6 files changed, 138 insertions, 0 deletions

diff --git a/providers/common/include/internal/provider_algs.h b/providers/common/include/internal/provider_algs.h
index d69b9cd4b8..aeb7c430a0 100644
--- a/providers/common/include/internal/provider_algs.h
+++ b/providers/common/include/internal/provider_algs.h
@@ -140,6 +140,13 @@ extern const OSSL_DISPATCH seed128cbc_functions[];
 extern const OSSL_DISPATCH seed128ofb128_functions[];
 extern const OSSL_DISPATCH seed128cfb128_functions[];
 #endif /* OPENSSL_NO_SEED */
+#ifndef OPENSSL_NO_SM4
+extern const OSSL_DISPATCH sm4128ecb_functions[];
+extern const OSSL_DISPATCH sm4128cbc_functions[];
+extern const OSSL_DISPATCH sm4128ctr_functions[];
+extern const OSSL_DISPATCH sm4128ofb128_functions[];
+extern const OSSL_DISPATCH sm4128cfb128_functions[];
+#endif /* OPENSSL_NO_SM4 */
 
 extern const OSSL_DISPATCH tdes_ede3_ecb_functions[];
 extern const OSSL_DISPATCH tdes_ede3_cbc_functions[];
diff --git a/providers/default/ciphers/build.info b/providers/default/ciphers/build.info
index 66ef9df68a..8f2bbae28d 100644
--- a/providers/default/ciphers/build.info
+++ b/providers/default/ciphers/build.info
@@ -39,4 +39,9 @@ IF[{- !$disabled{seed} -}]
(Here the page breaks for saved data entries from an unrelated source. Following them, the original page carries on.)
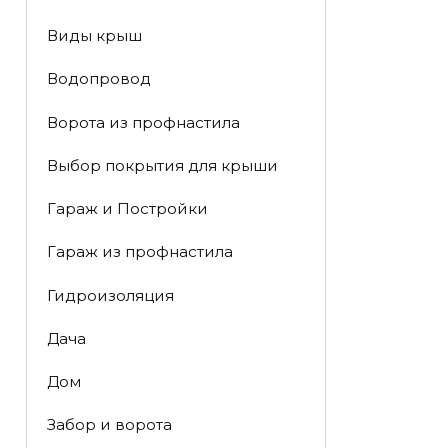
Виды крыш
Водопровод
Ворота из профнастила
Выбор покрытия для крыши
Гараж и Постройки
Гараж из профнастила
Гидроизоляция
Дача
Дом
Забор и ворота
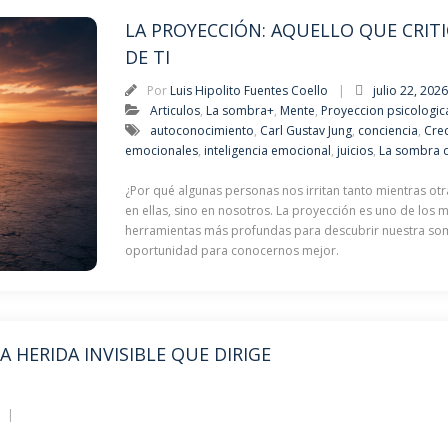
LA PROYECCIÓN: AQUELLO QUE CRIT
DE TI
Por
Luis Hipolito Fuentes Coello
julio 22, 202
Articulos
,
La sombra+
,
Mente
,
Proyeccion psicologic
autoconocimiento
,
Carl Gustav Jung
,
conciencia
,
Crec
emocionales
,
inteligencia emocional
,
juicios
,
La sombra 
¿Por qué algunas personas nos irritan tanto mientras otr
en ellas, sino en nosotros. La proyección es uno de lo
herramientas más profundas para descubrir nuestra som
oportunidad para conocernos mejor.
A HERIDA INVISIBLE QUE DIRIGE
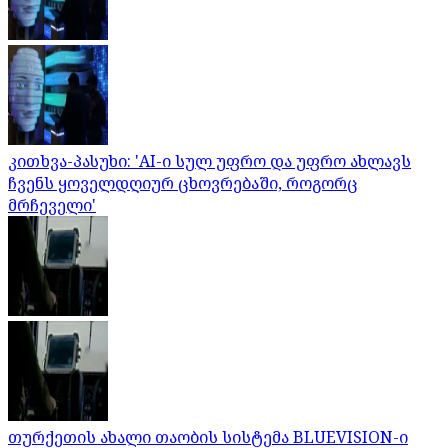
კითხვა-პასუხი: 'AI-ი სულ უფრო და უფრო ახლავს
ჩვენს ყოველდღიურ ცხოვრებაში, როგორც
მრჩეველი'
თურქეთის ახალი თაობის სისტემა BLUEVISION-ი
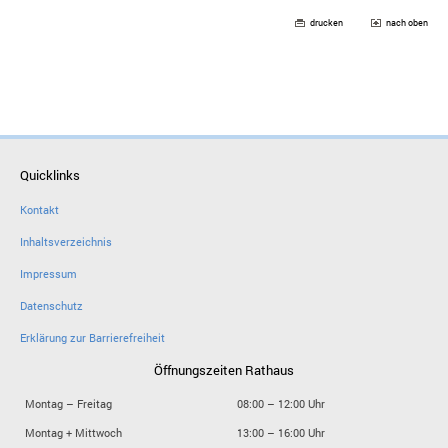
drucken
nach oben
Quicklinks
Kontakt
Inhaltsverzeichnis
Impressum
Datenschutz
Erklärung zur Barrierefreiheit
Öffnungszeiten Rathaus
Montag – Freitag
08:00 – 12:00 Uhr
Montag + Mittwoch
13:00 – 16:00 Uhr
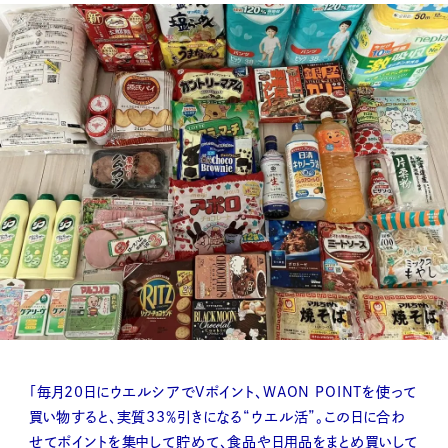
「毎月20日にウエルシアでVポイント、WAON POINTを使って
買い物すると、実質33％引きになる“ウエル活”。この日に合わ
せてポイントを集中して貯めて、食品や日用品をまとめ買いして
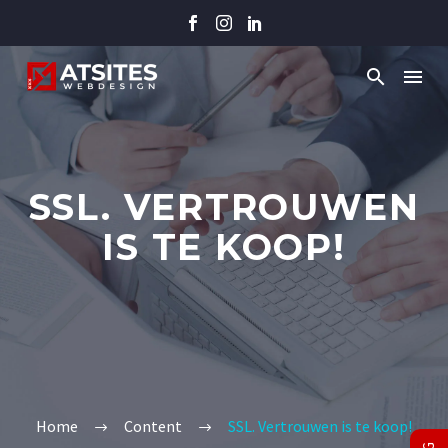
SSL. VERTROUWEN
IS TE KOOP!
Home
Content
SSL. Vertrouwen is te koop!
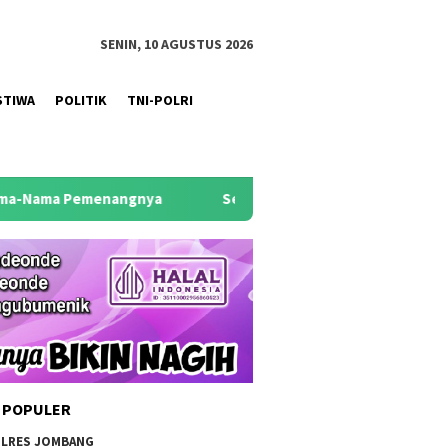
SENIN, 10 AGUSTUS 2026
STIWA
POLITIK
TNI-POLRI
ngnya
Semarakkan HUT RI ke-81, Menganto Carnival 2026 
 POPULER
LRES JOMBANG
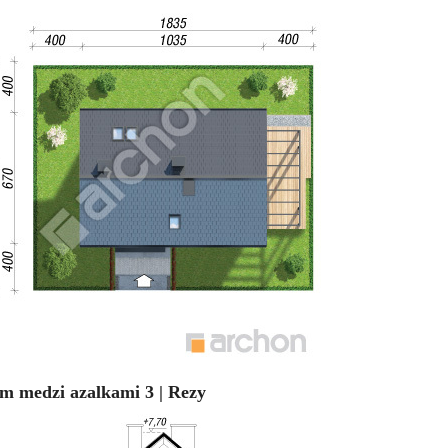
m medzi azalkami 3 | Rezy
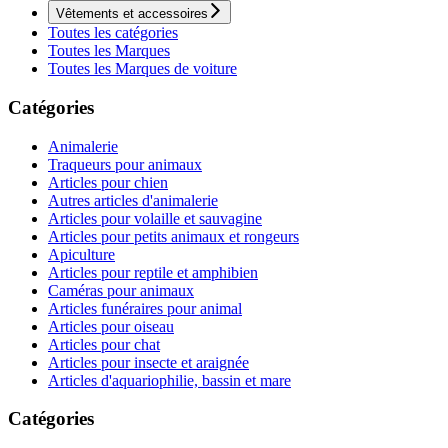
Vêtements et accessoires
Toutes les catégories
Toutes les Marques
Toutes les Marques de voiture
Catégories
Animalerie
Traqueurs pour animaux
Articles pour chien
Autres articles d'animalerie
Articles pour volaille et sauvagine
Articles pour petits animaux et rongeurs
Apiculture
Articles pour reptile et amphibien
Caméras pour animaux
Articles funéraires pour animal
Articles pour oiseau
Articles pour chat
Articles pour insecte et araignée
Articles d'aquariophilie, bassin et mare
Catégories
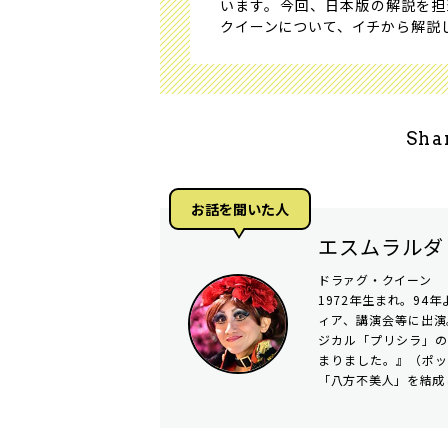
います。今回、日本版の解説を担
クイーンについて、イチから解説
Sha
お話を聞いた⼈
エスムラルダ
ドラァグ・クイーン
1972年生まれ。9
ィア、講演会等に出演
ジカル「プリシラ」
まりました。』（ポッ
「八方不美人」を結成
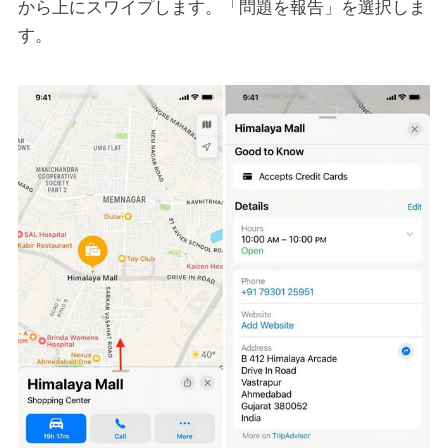
から上にスワイプします。「問題を報告」を選択しま
す。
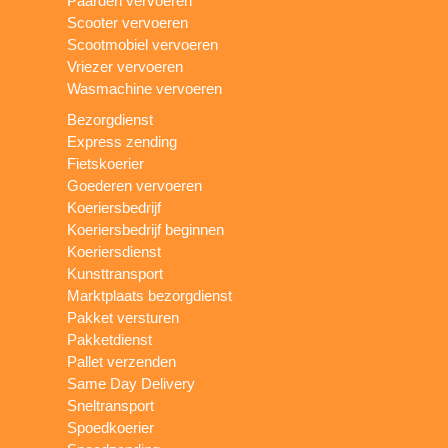
Paarden vervoeren
Scooter vervoeren
Scootmobiel vervoeren
Vriezer vervoeren
Wasmachine vervoeren
Bezorgdienst
Express zending
Fietskoerier
Goederen vervoeren
Koeriersbedrijf
Koeriersbedrijf beginnen
Koeriersdienst
Kunsttransport
Marktplaats bezorgdienst
Pakket versturen
Pakketdienst
Pallet verzenden
Same Day Delivery
Sneltransport
Spoedkoerier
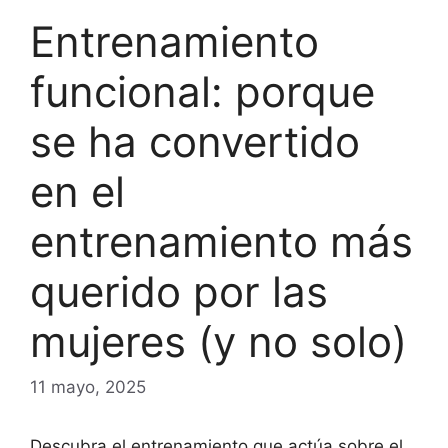
Entrenamiento
funcional: porque
se ha convertido
en el
entrenamiento más
querido por las
mujeres (y no solo)
11 mayo, 2025
Descubra el entrenamiento que actúa sobre el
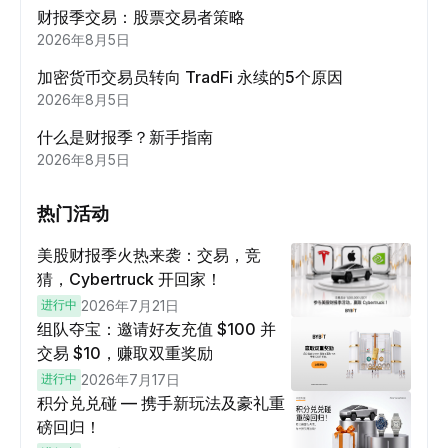
财报季交易：股票交易者策略
2026年8月5日
加密货币交易员转向 TradFi 永续的5个原因
2026年8月5日
什么是财报季？新手指南
2026年8月5日
热门活动
美股财报季火热来袭：交易，竞
猜，Cybertruck 开回家！
进行中
2026年7月21日
组队夺宝：邀请好友充值 $100 并
交易 $10，赚取双重奖励
进行中
2026年7月17日
积分兑兑碰 — 携手新玩法及豪礼重
磅回归！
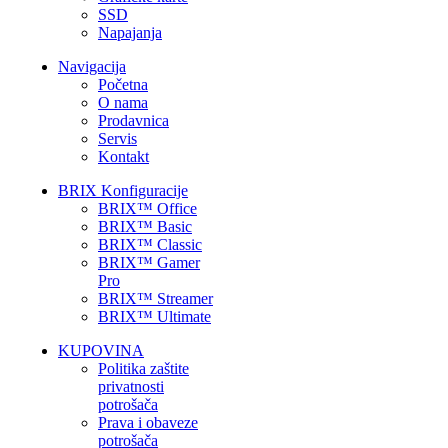
SSD
Napajanja
Navigacija
Početna
O nama
Prodavnica
Servis
Kontakt
BRIX Konfiguracije
BRIX™ Office
BRIX™ Basic
BRIX™ Classic
BRIX™ Gamer
Pro
BRIX™ Streamer
BRIX™ Ultimate
KUPOVINA
Politika zaštite
privatnosti
potrošača
Prava i obaveze
potrošača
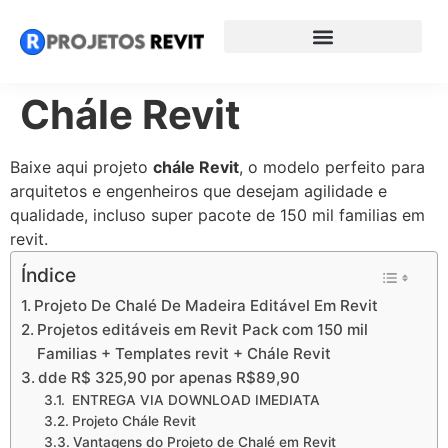
Chále Revit
Baixe aqui projeto
chále Revit
, o modelo perfeito para
arquitetos e engenheiros que desejam agilidade e
qualidade, incluso super pacote de 150 mil familias em
revit.
Índice
Projeto De Chalé De Madeira Editável Em Revit
Projetos editáveis em Revit Pack com 150 mil
Familias + Templates revit + Chále Revit
dde R$ 325,90 por apenas R$89,90
ENTREGA VIA DOWNLOAD IMEDIATA
Projeto Chále Revit
Vantagens do Projeto de Chalé em Revit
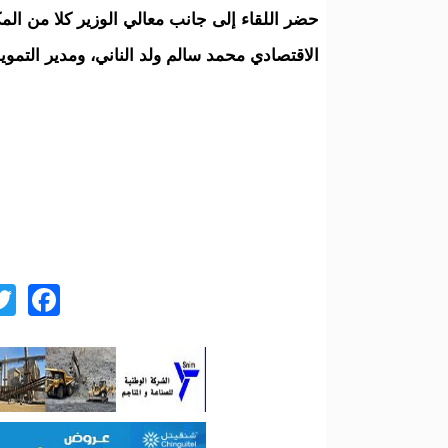
حضر اللقاء إلى جانب معالي الوزير كلا من المك
الاقتصادي محمد سالم ولد الناني، ومدير التمو
ok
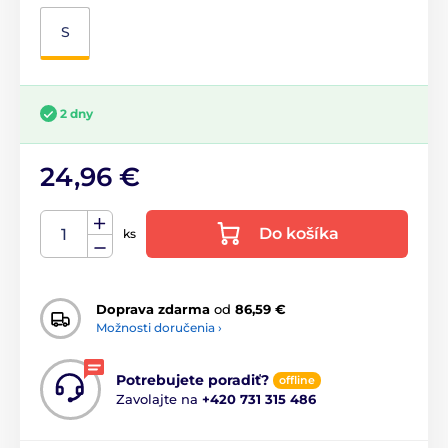
S
2 dny
24,96 €
Do košíka
ks
Doprava zdarma
od
86,59 €
Možnosti doručenia ›
Potrebujete poradiť?
offline
Zavolajte na
+420 731 315 486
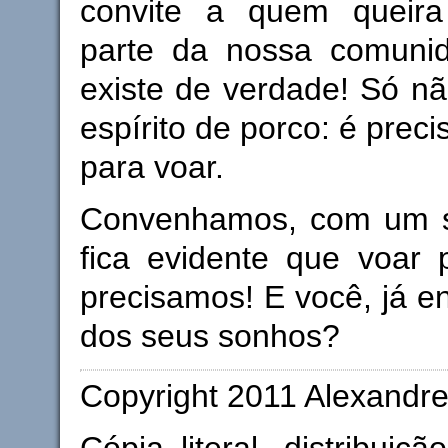
convite a quem queir
parte da nossa comunid
existe de verdade! Só não
espírito de porco: é precis
para voar.
Convenhamos, com um s
fica evidente que voar 
precisamos! E você, já e
dos seus sonhos?
Copyright 2011 Alexandre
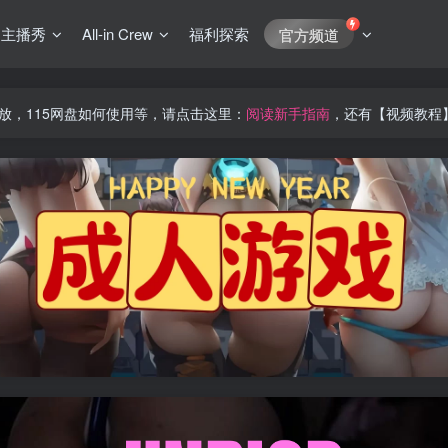
J主播秀
All-in Crew
福利探索
官方频道
放，115网盘如何使用等，请点击这里：
阅读新手指南
，还有【视频教程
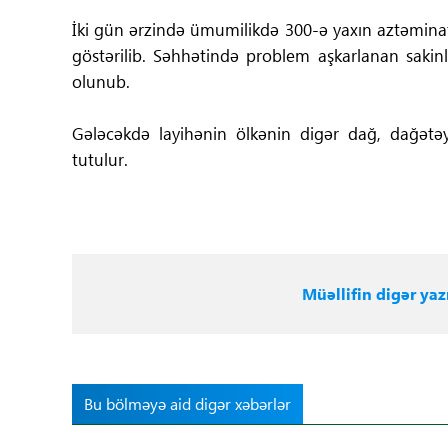
İki gün ərzində ümumilikdə 300-ə yaxın aztəminat
göstərilib. Səhhətində problem aşkarlanan sakinlə
olunub.
Gələcəkdə layihənin ölkənin digər dağ, dağətəy
tutulur.
Müəllifin digər yazı
Bu bölməyə aid digər xəbərlər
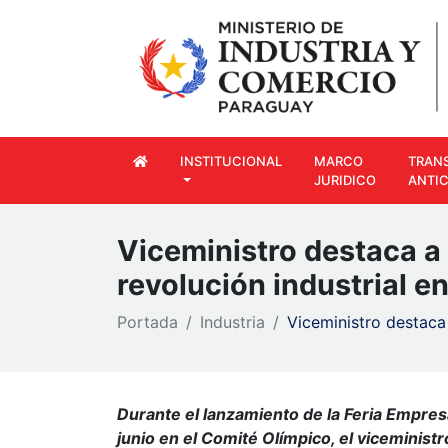
INSTITUCIONAL
MARCO
TRAN
JURIDICO
ANTI
Viceministro destaca a
revolución industrial e
Portada
Industria
Viceministro destaca
Durante el lanzamiento de la Feria Empresa
junio en el Comité Olímpico, el viceminist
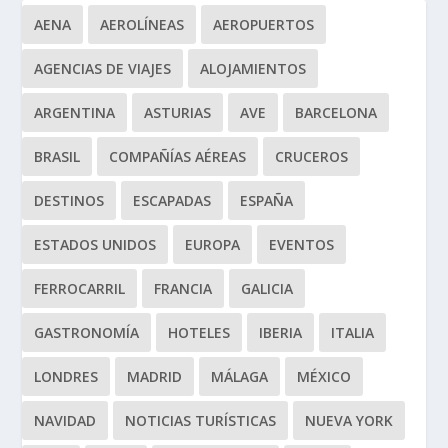
AENA
AEROLÍNEAS
AEROPUERTOS
AGENCIAS DE VIAJES
ALOJAMIENTOS
ARGENTINA
ASTURIAS
AVE
BARCELONA
BRASIL
COMPAÑÍAS AÉREAS
CRUCEROS
DESTINOS
ESCAPADAS
ESPAÑA
ESTADOS UNIDOS
EUROPA
EVENTOS
FERROCARRIL
FRANCIA
GALICIA
GASTRONOMÍA
HOTELES
IBERIA
ITALIA
LONDRES
MADRID
MÁLAGA
MÉXICO
NAVIDAD
NOTICIAS TURÍSTICAS
NUEVA YORK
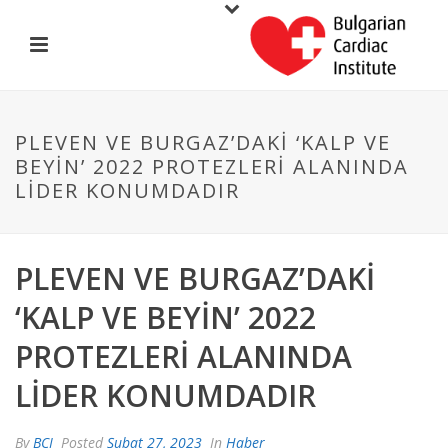
PLEVEN VE BURGAZ’DAKI ‘KALP VE
BEYIN’ 2022 PROTEZLERI ALANINDA
LIDER KONUMDADIR
PLEVEN VE BURGAZ’DAKI
‘KALP VE BEYIN’ 2022
PROTEZLERI ALANINDA
LIDER KONUMDADIR
By
BCI
Posted
Şubat 27, 2023
In
Haber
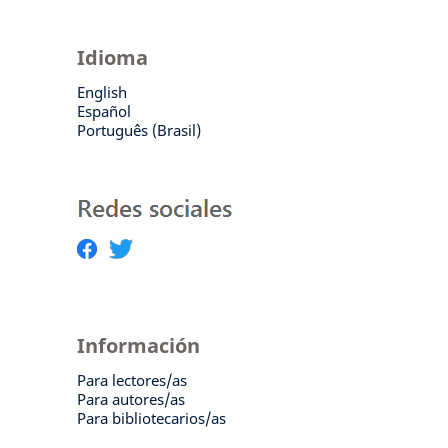
Idioma
English
Español
Português (Brasil)
Información
Para lectores/as
Para autores/as
Para bibliotecarios/as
       cipher_seed.c cipher_seed_hw.c
 ENDIF
 
+IF[{- !$disabled{sm4} -}]
+  SOURCE[../../../libcrypto]=\
+      cipher_sm4.c cipher_sm4_hw.c
+ENDIF
+
 INCLUDE[../../../libcrypto]=. ../../../crypto
diff --git a/providers/default/ciphers/cipher_sm4.c b/providers/default/ciphers/cipher_sm4.c
new file mode 100644
index 0000000000..8b7c3761ca
--- /dev/null
+++ b/providers/default/ciphers/cipher_sm4.c
@@ -0,0 +1,51 @@
+/*
+ * Copyright 2019 The OpenSSL Project Authors. All Rights Reserved.
+ *
+ * Licensed under the Apache License 2.0 (the "License").  You may not use
+ * this file except in compliance with the License.  You can obtain a copy
+ * in the file LICENSE in the source distribution or at
+ * https://www.openssl.org/source/license.html
+ */
+
+/* Dispatch functions for cast cipher modes ecb, cbc, ofb, cfb */
+
+#include "cipher_sm4.h"
+#include "internal/provider_algs.h"
+
+/* TODO (3.0) Figure out what flags to pass */
+#define SM4_FLAGS EVP_CIPH_FLAG_DEFAULT_ASN1
+
+static OSSL_OP_cipher_freectx_fn sm4_freectx;
+static OSSL_OP_cipher_dupctx_fn sm4_dupctx;
+
+static void sm4_freectx(void *vctx)
+{
+    PROV_SM4_CTX *ctx = (PROV_SM4_CTX *)vctx;
+
+    OPENSSL_clear_free(ctx,  sizeof(*ctx));
+}
+
+static void *sm4_dupctx(void *ctx)
+{
+    PROV_SM4_CTX *in = (PROV_SM4_CTX *)ctx;
+    PROV_SM4_CTX *ret = OPENSSL_malloc(sizeof(*ret));
+
+    if (ret == NULL) {
+        ERR_raise(ERR_LIB_PROV, ERR_R_MALLOC_FAILURE);
+        return NULL;
+    }
+    *ret = *in;
+
+    return ret;
+}
+
+/* sm4128ecb_functions */
+IMPLEMENT_generic_cipher(sm4, SM4, ecb, ECB, SM4_FLAGS, 128, 128, 0, block)
+/* sm4128cbc_functions */
+IMPLEMENT_generic_cipher(sm4, SM4, cbc, CBC, SM4_FLAGS, 128, 128, 128, block)
+/* sm4128ctr_functions */
+IMPLEMENT_generic_cipher(sm4, SM4, ctr, CTR, SM4_FLAGS, 128, 8, 128, stream)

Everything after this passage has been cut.